Dataset entries:
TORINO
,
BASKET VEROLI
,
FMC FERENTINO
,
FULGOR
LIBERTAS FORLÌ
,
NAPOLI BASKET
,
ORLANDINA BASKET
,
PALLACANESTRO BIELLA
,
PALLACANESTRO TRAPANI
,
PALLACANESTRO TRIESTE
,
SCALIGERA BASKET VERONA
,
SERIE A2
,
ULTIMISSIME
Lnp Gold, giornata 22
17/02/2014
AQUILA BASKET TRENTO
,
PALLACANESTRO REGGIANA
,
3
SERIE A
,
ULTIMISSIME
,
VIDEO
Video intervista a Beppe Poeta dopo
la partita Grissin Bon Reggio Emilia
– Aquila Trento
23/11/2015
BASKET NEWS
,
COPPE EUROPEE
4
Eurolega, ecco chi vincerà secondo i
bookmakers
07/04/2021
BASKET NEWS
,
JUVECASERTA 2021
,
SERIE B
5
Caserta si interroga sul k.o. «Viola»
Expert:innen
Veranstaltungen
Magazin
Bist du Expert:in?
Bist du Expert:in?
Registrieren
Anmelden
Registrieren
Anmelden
--
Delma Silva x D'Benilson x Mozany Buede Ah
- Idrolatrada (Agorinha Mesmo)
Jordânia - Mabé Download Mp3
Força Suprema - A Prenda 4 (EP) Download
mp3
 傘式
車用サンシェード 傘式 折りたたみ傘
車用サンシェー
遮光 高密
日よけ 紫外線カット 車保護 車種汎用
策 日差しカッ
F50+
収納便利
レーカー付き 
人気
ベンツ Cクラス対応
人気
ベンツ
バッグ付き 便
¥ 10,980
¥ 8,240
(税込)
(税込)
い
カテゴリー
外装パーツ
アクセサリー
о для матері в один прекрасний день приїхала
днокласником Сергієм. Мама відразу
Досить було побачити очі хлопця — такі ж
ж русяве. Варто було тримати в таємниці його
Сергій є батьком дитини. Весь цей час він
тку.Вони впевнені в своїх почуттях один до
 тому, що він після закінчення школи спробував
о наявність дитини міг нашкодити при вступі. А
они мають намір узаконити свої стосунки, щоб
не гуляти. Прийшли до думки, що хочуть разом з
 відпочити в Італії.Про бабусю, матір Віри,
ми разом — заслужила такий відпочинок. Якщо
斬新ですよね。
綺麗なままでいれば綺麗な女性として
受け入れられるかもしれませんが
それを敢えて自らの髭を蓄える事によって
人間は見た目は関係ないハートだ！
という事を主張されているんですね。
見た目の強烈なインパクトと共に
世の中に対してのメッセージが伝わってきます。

Exercise
For every line above that includes the string "було", copy the line.

Exercise output
Досить було побачити очі хлопця — такі ж
ж русяве. Варто було тримати в таємниці його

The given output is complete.